LOS ANGELES – Hollywood awards shows are notorious for being slow, but not so the lawsuit that will determine the future of the Golden Globes. Lawyers for the Hollywood Foreign Press Association and Dick Clark Productions will be battling in court at trial on August 22.
Last November, the HFPA sued show producer DCP over allegations that it breached a contract by unilaterally reaching a new eight-year broadcast deal for the Globes in secret with NBC.
Originally, there was some concern that the dispute might put the 2012 show in jeopardy because if a new producer needed to be picked, it couldn't happen before a determination was made on HFPA's claims.
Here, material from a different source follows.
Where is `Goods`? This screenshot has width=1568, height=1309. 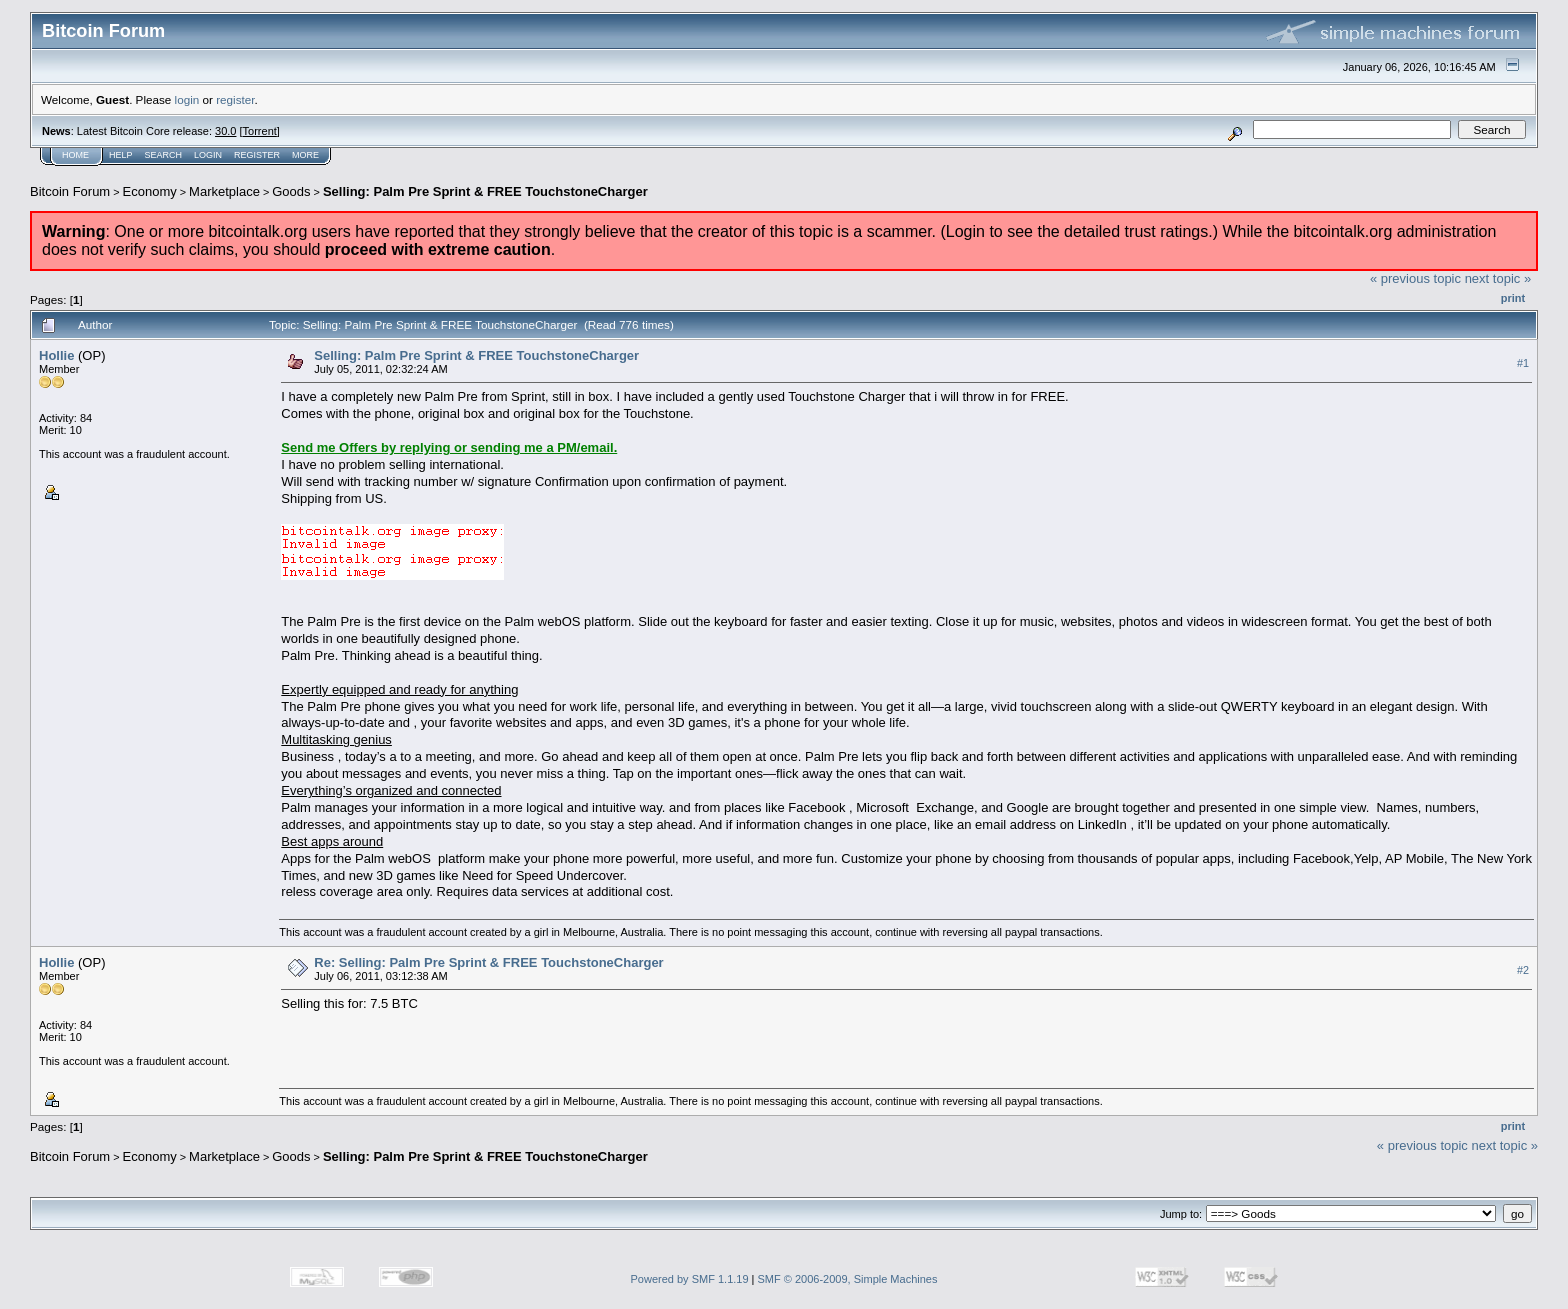 Goods is located at coordinates (291, 191).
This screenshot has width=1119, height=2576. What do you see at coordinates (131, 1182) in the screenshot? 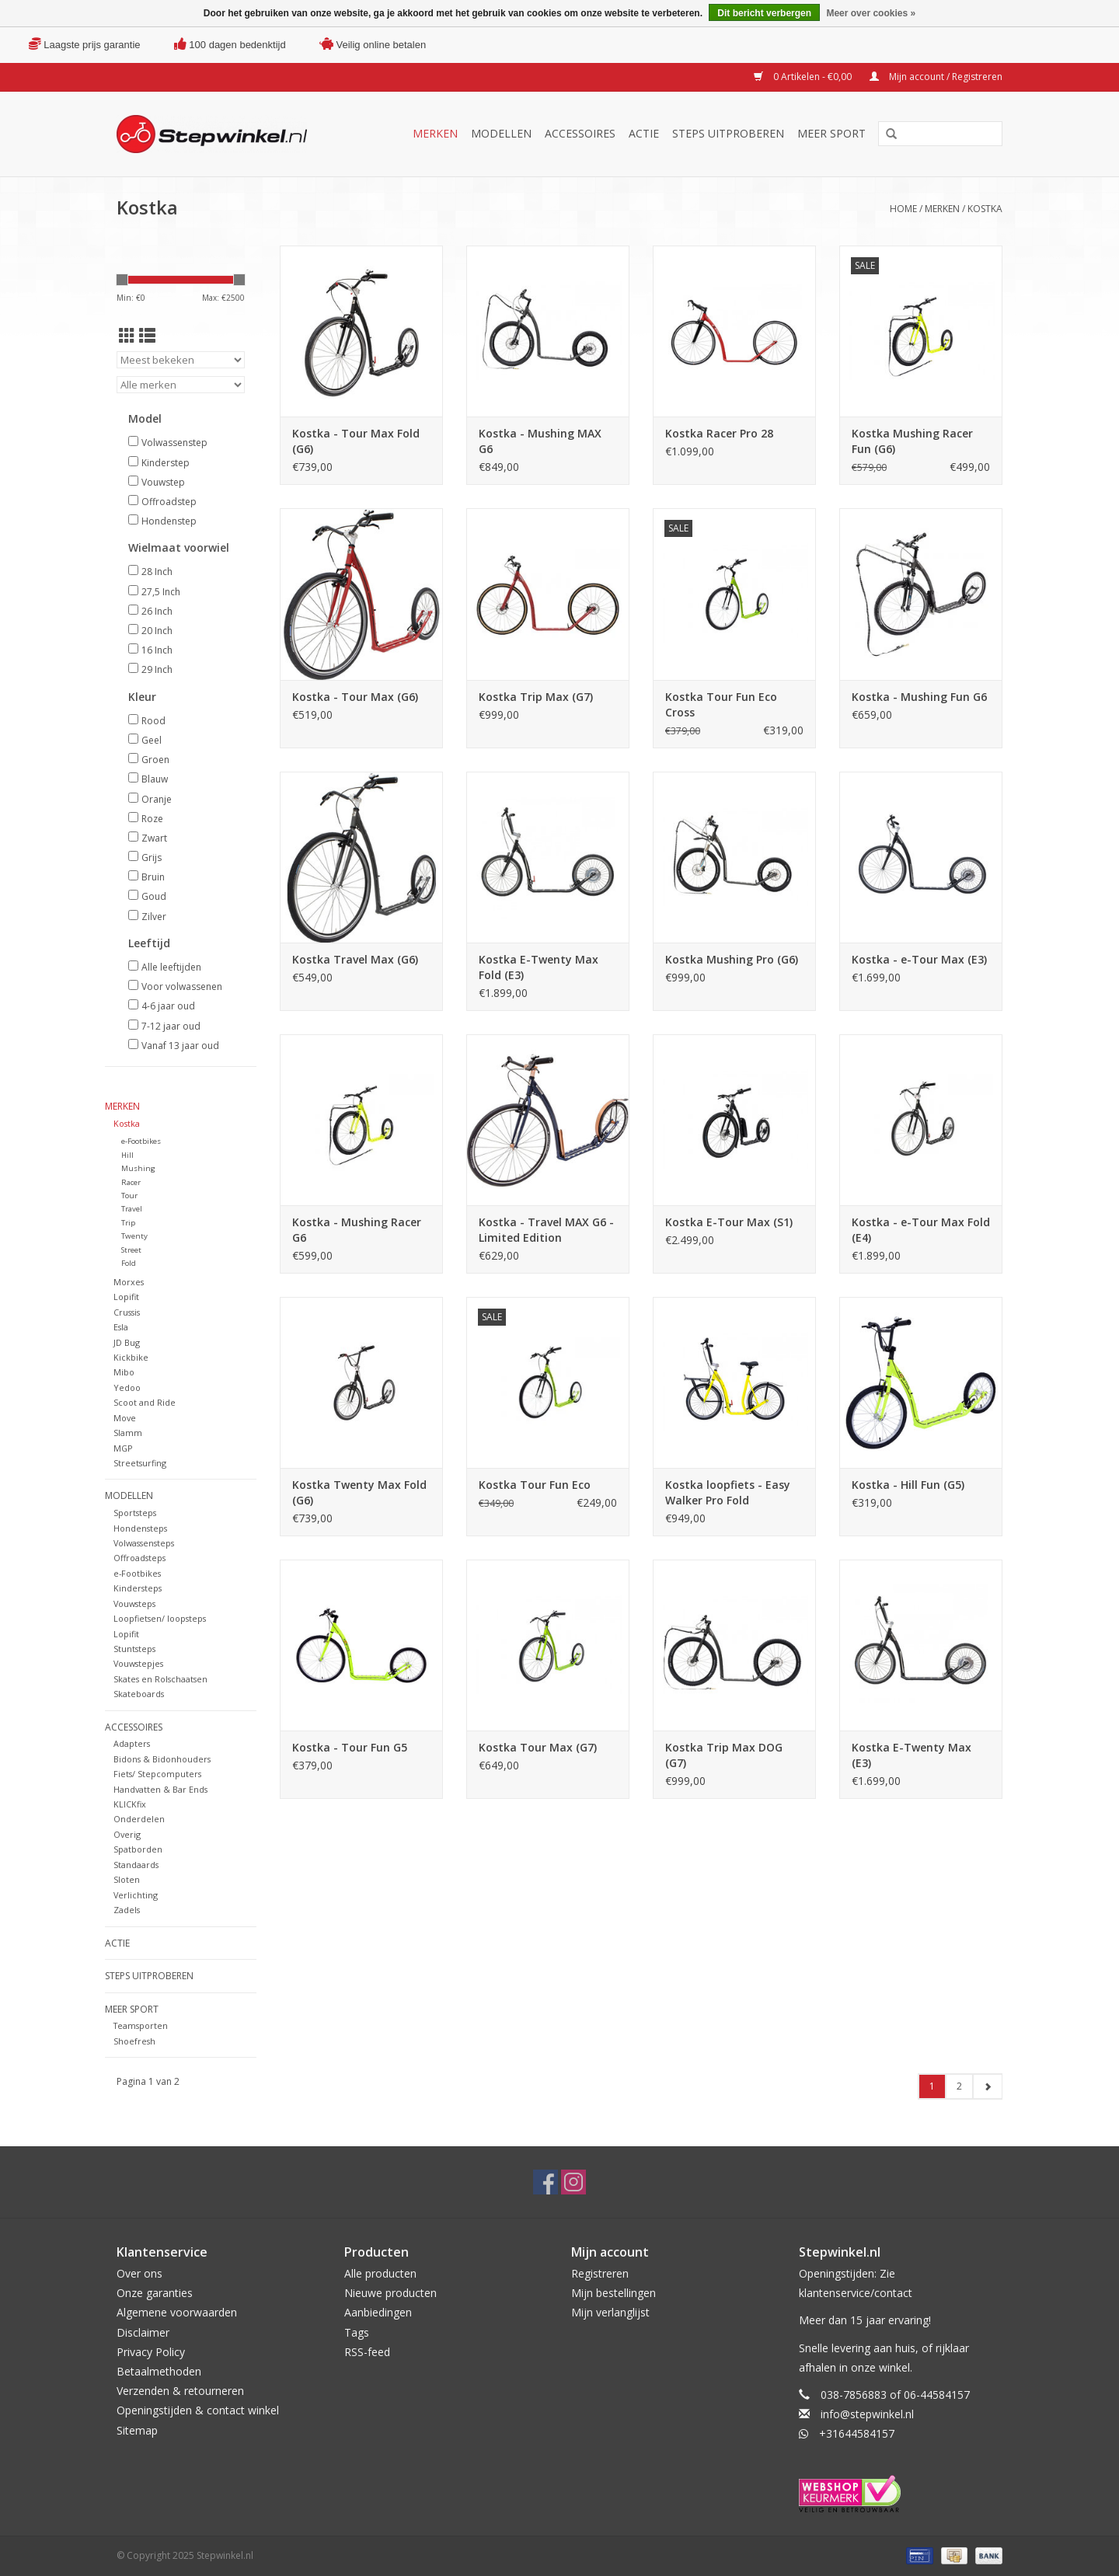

At the time, a December trial date looked most likely, setting off alarms for an awards show that typically airs just one month later.
But U.S. District Court Judge Valerie Baker Fairbank and the parties have worked hard to make the litigation move extraordinarily quickly (no small feat in the clogged L.A. courthouse). The expected trial was put on a "rocket docket" for September, but now the trial has been moved up to late August.
Both sides are moving heaven and earth to wrap up the discovery pre-trial phase of the case. A number of depositions have taken place or will soon take place, including executives at NBC Universal.
DCP is defending the lawsuit by pointing to its contract with HFPA and saying the agreement gives it "exclusive" and "irrevocable" options to hold onto the Globes. Both parties dispute whether consent over a new broadcasting deal was necessary, with the HFPA also accusing the defendant of commandeering Globes-related trademarks and other rights for its own benefit.